TASK TO COMPLETE » Retype only the lines below from the one with "Development" to the one with "disclosed in our", inclusive, skipping every image.
(Beginning of DATA EXTRACTS)
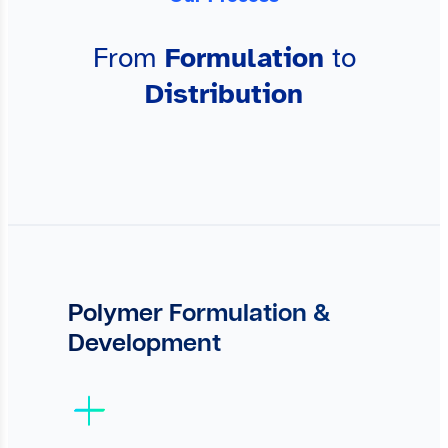
From
Formulation
to
Distribution
Polymer Formulation &
Development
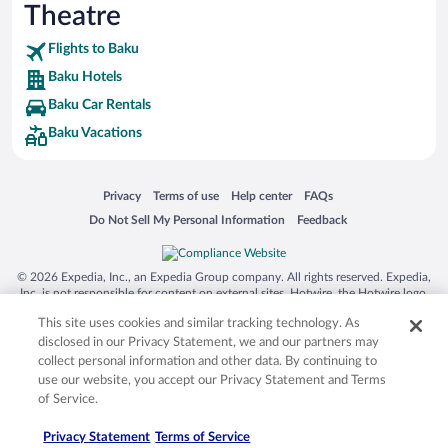
Theatre
Flights to Baku
Baku Hotels
Baku Car Rentals
Baku Vacations
Opens in a new window
Opens in a new window
Opens in a new window
Opens in a new window
Privacy
Terms of use
Help center
FAQs
Opens in a new window
Opens in a new window
Do Not Sell My Personal Information
Feedback
© 2026 Expedia, Inc., an Expedia Group company. All rights reserved. Expedia,
Inc. is not responsible for content on external sites. Hotwire, the Hotwire logo,
Hot Rate, and "4-star hotels. 2-star prices." are either registered trademarks or
This site uses cookies and similar tracking technology. As
trademarks of Expedia, Inc. in the US and/or other countries. Other logos or
product and company names mentioned herein may be the property of their
disclosed in our Privacy Statement, we and our partners may
respective owners. CST 2029030-50.
collect personal information and other data. By continuing to
use our website, you accept our Privacy Statement and Terms
of Service.
Privacy Statement
Terms of Service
(End of DATA EXTRACTS)
EXERCISE OUTPUT »
Development
Theatre
Flights to Baku
Baku Hotels
Baku Car Rentals
Baku Vacations
Opens in a new window
Opens in a new window
Opens in a new window
Opens in a new window
Privacy
Terms of use
Help center
FAQs
Opens in a new window
Opens in a new window
Do Not Sell My Personal Information
Feedback
© 2026 Expedia, Inc., an Expedia Group company. All rights reserved. Expedia,
Inc. is not responsible for content on external sites. Hotwire, the Hotwire logo,
Hot Rate, and "4-star hotels. 2-star prices." are either registered trademarks or
This site uses cookies and similar tracking technology. As
trademarks of Expedia, Inc. in the US and/or other countries. Other logos or
product and company names mentioned herein may be the property of their
disclosed in our Privacy Statement, we and our partners may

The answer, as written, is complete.